Column: alleen is maar alleen
“Alleen is maar alleen”, samen maken we de atletieksport, toch?
Hierbij een aantal voorbeelden hoe soms de dingen gaan bij de loop- en atletiekverenigingen in het land:
Je bent bestuurder van een atletiekvereniging in de regio Amsterdam. De technische commissie van je vereniging meldt dat een van je trainers stopt met het geven van training aan de pupillen. Vanwege de EK2016 volgend seizoen in Amsterdam verwacht je als vereniging nog meer aanwas bij de jeugd. Voorafgaand aan dit seizoen waren er al eigenlijk al te weinig trainers. Een extra uitdaging voor het trainerscorps. Hoe voorkom je nu dat je nieuwe jeugdleden op een wachtlijst moet plaatsen?
Of
Je bent naast bestuurder van de vereniging ook nog de trainer van de pupillen. Je staat twee middagen per week in jouw vrije uurtjes de jeugd de basisvormen van atletiek bij te brengen. Onlangs heb jij samen met een trainer van de buurvereniging de bijscholing “Waan jezelf weer even kind” gevolgd. Jullie zijn weer helemaal enthousiast en weer helemaal op de hoogte van de actuele trainingsvormen en weer helemaal bij hoe om te gaan met jeugd van deze tijd. Binnen de vereniging bepaalt de traditioneel georganiseerdere technische commissie de aanpak voor de jeugdatletiek. Deze commissie is tegen de nieuwe trainingsvormen van atletiek. Hoe zorg jij er voor dat je zelf wel het enthousiasme behoud om de jeugd te blijven inspireren?
Of
Het ledenaantal van de recreatieve hardlopers binnen de vereniging loopt terug. In de directe omgeving poppen er wel allerlei (commerciële) loopgroepjes uit de grond en bij een willekeurige boom in het park verzamelen de recreatieve hardlopers. Jij bent verantwoordelijk bestuurslid voor nieuwe loopgroepen. De overige bestuursleden spreken jou er op aan waarom er niet meer instroom van recreatieve lopers is.

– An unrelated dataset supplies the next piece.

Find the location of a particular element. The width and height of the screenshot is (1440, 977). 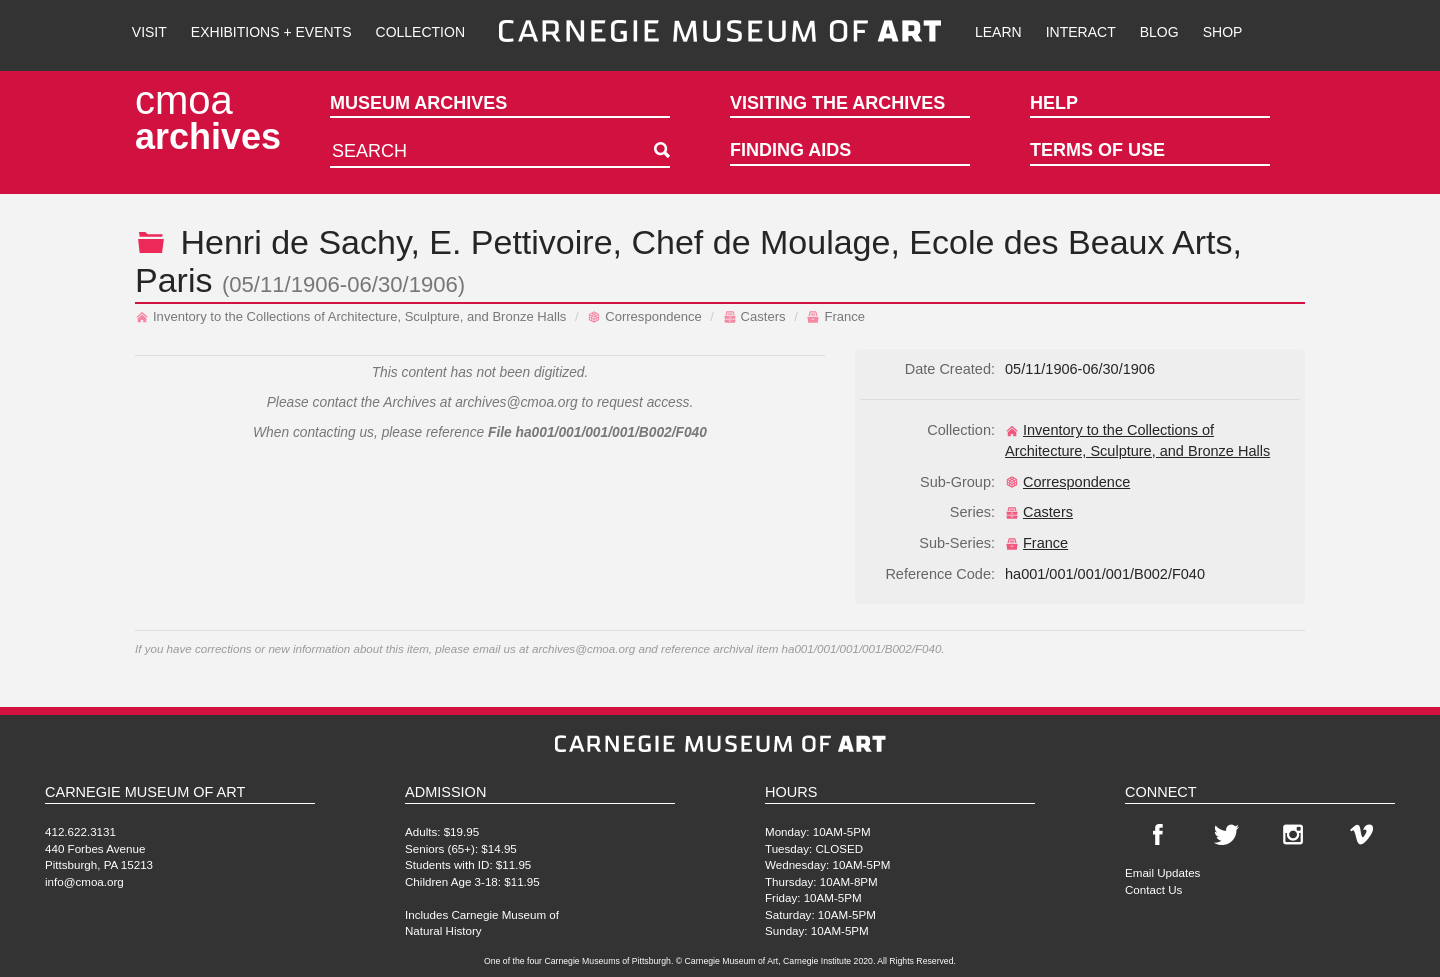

Je stelt jezelf de vraag: wat moeten wij als vereniging anders doen en moeten we ook een meer flexibel aanbod gaan creëren?
Of
De vereniging draait op volle toeren. Iedereen is laaiend enthousiast over hoe het gaat, voldoende nieuwe aanwas, leuke prestaties bij de jeugd, staan regelmatig in de lokale media en timmeren goed aan de weg. Maar wie doen het allemaal? Inderdaad, een héél klein clubje mensen die de club draaiende houden. Wat zijn de stappen om tot een gestructureerde aanpak te komen om nieuwe vrijwilligers te werven én te behouden?
Of
De toplaag van de atletiekbaan moet komend jaar door de Atletiekunie worden gekeurd. Er is achterstallig onderhoud door de gemeente aan de baan. De gemeente is de eigenaar en die wil het aan de vereniging overdragen. Maar willen we dat wel als vereniging en welke consequenties heeft dat? En hoe gaan we dit bij de ALV tot een goed besluit brengen? Uit het geruchtencircuit rondom de vereniging komt het signaal dat een groep leden tijdens de ALV tegen de voorgestelde verhoging van de contributie zal stemmen. Je verwacht als voorzitter behoorlijke stampij. Hoe bereid je samen met je bestuur de ALV goed voor?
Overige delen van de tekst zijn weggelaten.